[RE-RESEND,1/4] usb: musb: Fix runtime PM race in musb_queue_resume_work
diff mbox series

Message ID 20210123142502.16980-1-paul@crapouillou.net
State Accepted
Commit 0eaa1a3714db34a59ce121de5733c3909c529463
Headers show
Series
  • [RE-RESEND,1/4] usb: musb: Fix runtime PM race in musb_queue_resume_work
Related show

Commit Message

Paul Cercueil Jan. 23, 2021, 2:24 p.m. UTC
musb_queue_resume_work() would call the provided callback if the runtime
PM status was 'active'. Otherwise, it would enqueue the request if the
hardware was still suspended (musb->is_runtime_suspended is true).

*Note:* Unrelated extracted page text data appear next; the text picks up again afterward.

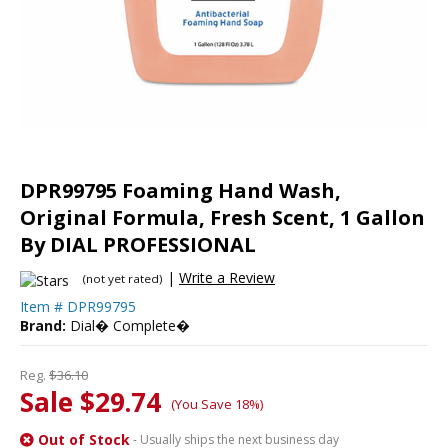
DPR99795 Foaming Hand Wash,
Original Formula, Fresh Scent, 1 Gallon
By DIAL PROFESSIONAL
|
Write a Review
(not yet rated)
Item #
DPR99795
Brand:
Dial� Complete�
Reg.
$36.10
Sale $29.74
(You Save 18%)
Out of Stock
- Usually ships the next business day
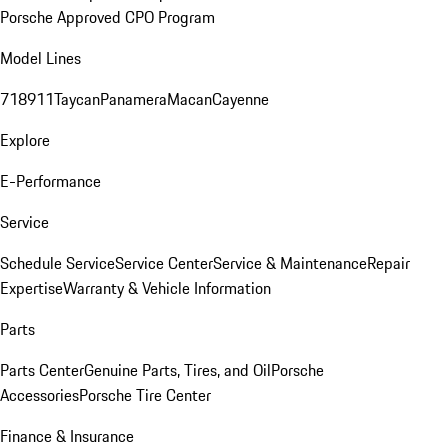
Porsche Approved CPO Program
Model Lines
718
911
Taycan
Panamera
Macan
Cayenne
Explore
E-Performance
Service
Schedule Service
Service Center
Service & Maintenance
Repair
Expertise
Warranty & Vehicle Information
Parts
Parts Center
Genuine Parts, Tires, and Oil
Porsche
Accessories
Porsche Tire Center
Finance & Insurance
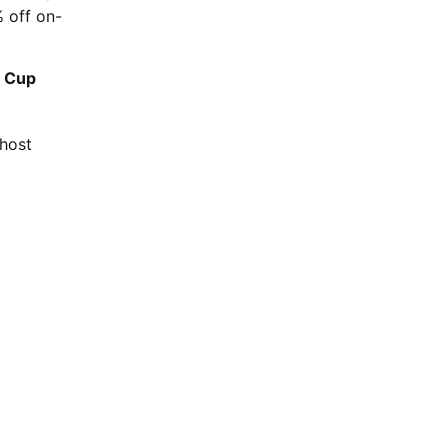
% off on-
d Cup
 host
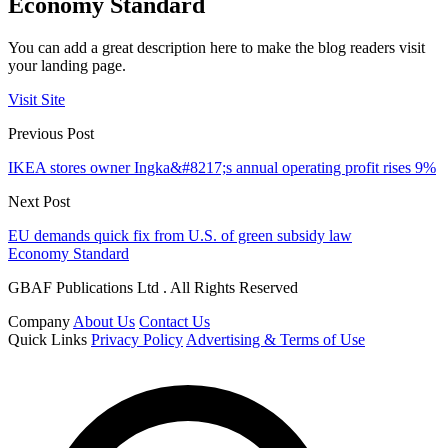
Economy Standard
You can add a great description here to make the blog readers visit
your landing page.
Visit Site
Previous Post
IKEA stores owner Ingka&#8217;s annual operating profit rises 9%
Next Post
EU demands quick fix from U.S. of green subsidy law
Economy Standard
GBAF Publications Ltd . All Rights Reserved
Company
About Us
Contact Us
Quick Links
Privacy Policy
Advertising & Terms of Use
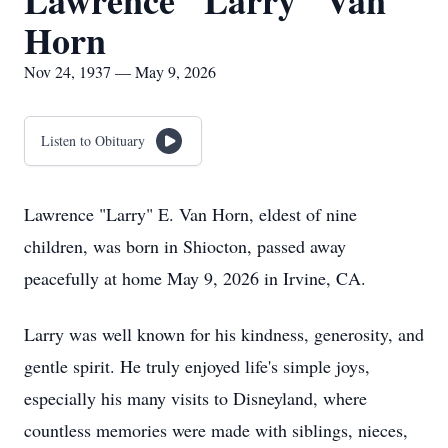
Lawrence "Larry" Van
Horn
Nov 24, 1937 — May 9, 2026
Listen to Obituary
Lawrence "Larry" E. Van Horn, eldest of nine
children, was born in Shiocton, passed away
peacefully at home May 9, 2026 in Irvine, CA.
Larry was well known for his kindness, generosity, and
gentle spirit. He truly enjoyed life's simple joys,
especially his many visits to Disneyland, where
countless memories were made with siblings, nieces,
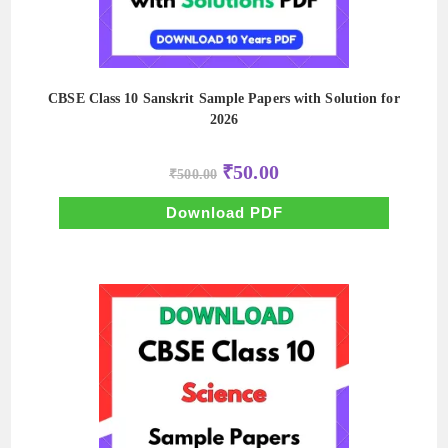
CBSE Class 10 Sanskrit Sample Papers with Solution for
2026
Original
Current
₹
50.00
₹
500.00
price
price
was:
is:
₹500.00.
₹50.00.
Download PDF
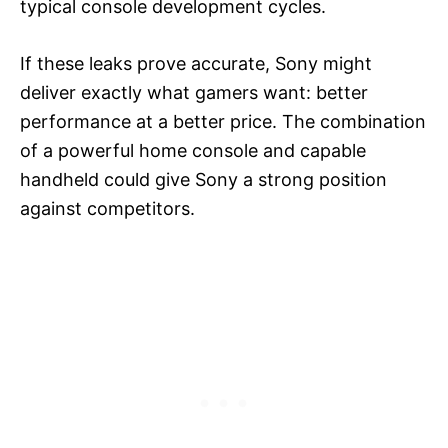
typical console development cycles.
If these leaks prove accurate, Sony might
deliver exactly what gamers want: better
performance at a better price. The combination
of a powerful home console and capable
handheld could give Sony a strong position
against competitors.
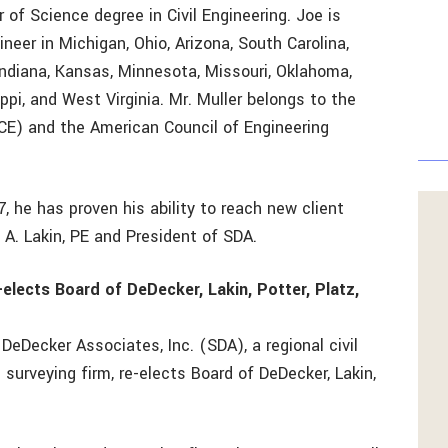
 of Science degree in Civil Engineering. Joe is
neer in Michigan, Ohio, Arizona, South Carolina,
s, Indiana, Kansas, Minnesota, Missouri, Oklahoma,
ppi, and West Virginia. Mr. Muller belongs to the
CE) and the American Council of Engineering
7, he has proven his ability to reach new client
 A. Lakin, PE and President of SDA.
elects Board of DeDecker, Lakin, Potter, Platz,
 DeDecker Associates, Inc. (SDA), a regional civil
 surveying firm, re-elects Board of DeDecker, Lakin,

This causes a race with the runtime PM handlers, as it is possible to be
in the case where the runtime PM status is not yet 'active', but the
hardware has been awaken (PM resume function has been called).

When hitting the race, the resume work was not enqueued, which probably
triggered other bugs further down the stack. For instance, a telnet
connection on Ingenic SoCs would result in a 50/50 chance of a
segmentation fault somewhere in the musb code.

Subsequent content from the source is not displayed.